Finding a new direction to face the future can be a special joy. After the death of a spouse, a supportive family and a sense of accomplishment can become your psychic income.

Breathe new life into your life by leaving your mark. Start a non-profit group or get involved in meaningful volunteer activities. Try working with a local community foundation where you will feel closer and connected to those around you.

  1. Make connections.

Widows/widowers who are at retirement age are already prone to health problems due to loneliness, as the loss of a spouse can lead them to depression.

You don’t have to go through the grieving process alone. Surround yourself with people who can help you. A support system made up of family, friends and support groups will help you get through this sad time.

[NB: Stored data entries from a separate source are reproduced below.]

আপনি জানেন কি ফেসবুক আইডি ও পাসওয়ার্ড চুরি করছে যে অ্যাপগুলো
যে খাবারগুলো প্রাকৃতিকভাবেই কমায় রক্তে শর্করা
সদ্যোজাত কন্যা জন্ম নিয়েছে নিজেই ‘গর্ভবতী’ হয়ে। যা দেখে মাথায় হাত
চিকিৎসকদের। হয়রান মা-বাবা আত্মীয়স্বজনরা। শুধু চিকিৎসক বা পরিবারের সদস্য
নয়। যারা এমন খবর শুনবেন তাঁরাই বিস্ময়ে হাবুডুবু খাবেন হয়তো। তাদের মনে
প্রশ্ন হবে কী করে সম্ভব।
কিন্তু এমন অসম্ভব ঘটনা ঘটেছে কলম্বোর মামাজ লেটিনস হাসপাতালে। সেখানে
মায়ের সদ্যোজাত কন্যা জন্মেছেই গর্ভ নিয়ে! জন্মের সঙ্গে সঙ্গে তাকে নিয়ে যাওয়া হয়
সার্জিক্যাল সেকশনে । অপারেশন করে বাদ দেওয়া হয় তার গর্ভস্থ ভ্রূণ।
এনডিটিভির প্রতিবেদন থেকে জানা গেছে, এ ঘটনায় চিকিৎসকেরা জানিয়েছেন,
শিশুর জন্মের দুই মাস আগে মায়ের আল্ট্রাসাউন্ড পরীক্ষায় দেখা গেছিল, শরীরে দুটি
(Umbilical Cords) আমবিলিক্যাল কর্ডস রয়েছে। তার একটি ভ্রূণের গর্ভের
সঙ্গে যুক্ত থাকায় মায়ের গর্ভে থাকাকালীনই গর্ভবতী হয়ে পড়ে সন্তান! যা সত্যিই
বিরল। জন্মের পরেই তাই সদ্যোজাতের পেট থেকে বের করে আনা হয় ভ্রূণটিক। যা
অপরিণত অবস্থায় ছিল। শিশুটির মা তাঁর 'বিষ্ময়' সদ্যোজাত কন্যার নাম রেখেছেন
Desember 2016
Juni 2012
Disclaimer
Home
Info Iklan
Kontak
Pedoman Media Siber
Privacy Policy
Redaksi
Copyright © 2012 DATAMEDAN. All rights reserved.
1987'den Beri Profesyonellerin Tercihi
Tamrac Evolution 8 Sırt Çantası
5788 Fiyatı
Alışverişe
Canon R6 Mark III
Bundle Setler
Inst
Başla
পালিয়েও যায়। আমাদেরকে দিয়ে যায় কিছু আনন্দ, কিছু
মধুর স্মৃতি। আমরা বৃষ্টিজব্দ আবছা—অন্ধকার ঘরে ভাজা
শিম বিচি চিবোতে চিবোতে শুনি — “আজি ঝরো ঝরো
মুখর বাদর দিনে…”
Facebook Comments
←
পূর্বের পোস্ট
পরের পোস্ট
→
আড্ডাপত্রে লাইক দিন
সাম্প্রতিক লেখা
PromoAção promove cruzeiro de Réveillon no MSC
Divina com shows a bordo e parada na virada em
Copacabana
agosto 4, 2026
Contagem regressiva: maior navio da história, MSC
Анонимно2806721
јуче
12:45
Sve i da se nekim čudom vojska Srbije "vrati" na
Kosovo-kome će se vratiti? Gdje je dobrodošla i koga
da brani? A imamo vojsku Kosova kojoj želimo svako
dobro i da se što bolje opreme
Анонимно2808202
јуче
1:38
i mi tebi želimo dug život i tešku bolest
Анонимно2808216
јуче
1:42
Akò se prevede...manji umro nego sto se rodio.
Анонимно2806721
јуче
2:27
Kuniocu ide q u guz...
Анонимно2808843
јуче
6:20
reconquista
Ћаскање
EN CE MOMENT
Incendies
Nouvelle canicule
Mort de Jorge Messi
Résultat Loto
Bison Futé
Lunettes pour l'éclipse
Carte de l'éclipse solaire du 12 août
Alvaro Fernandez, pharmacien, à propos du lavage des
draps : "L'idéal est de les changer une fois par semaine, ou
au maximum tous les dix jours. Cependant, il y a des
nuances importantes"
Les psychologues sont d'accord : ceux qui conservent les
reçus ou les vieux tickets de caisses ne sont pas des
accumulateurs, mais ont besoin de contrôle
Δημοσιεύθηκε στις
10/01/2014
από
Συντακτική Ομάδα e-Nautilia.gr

You can make new friendships by sharing your experience. Join a book club or community activities with new people. Talk to someone you can draw strength from.

  1. Foster an attitude that allows rebirth.

If you are experiencing complicated grief where normal grief does not occur, be patient. Give yourself time. The inability to come to terms with the death of a husband or wife can take months or longer.

Soon you will feel the sadness, anger, and fatigue fading away. You will begin to take an interest in others and the outside world again.

You will rejoice in the happiness of others instead of becoming embittered or saddened. This will be the sign of your rebirth. All of this will be a thing of the past. Don’t tell yourself that you will never get over the death of your spouse.

  1. Avoid alcohol and drugs.

Finding solace in antidepressants, alcohol and drugs will only make your situation worse. These substances can make it difficult to think clearly and make good decisions. They can also lead to problems at work, in finances and in relationships. If you are struggling to cope with the loss of your spouse, seek help from friends, family or a counselor. These people can offer you support and advice during this difficult time. Avoiding alcohol and drugs will help you cope in a healthy way and get through this difficult time.

  1. Let yourself go at your own pace of letting go.

Allow yourself to grieve, because your emotions are important. The healing process may be slow, but you are getting there.

Do what you can without rushing the healing process, as forcing it to end sooner will most likely result in incomplete healing.

  1. Talk to a mental health professional.

Discussing your inner thoughts and feelings with a professional can help you understand and process your emotions.

Can a widow or widower turn the page?

Mélanie’s story is an example of many others who have gone through the same situation and are still with us with a smile on their face. Remember that you are strong, you are able to overcome all hardships and you live in hope of making your late husband or wife proud of you and your achievements.

* criptom strives to transmit health knowledge in a language accessible to all. In NO CASE, the information given can not replace the opinion of a health professional.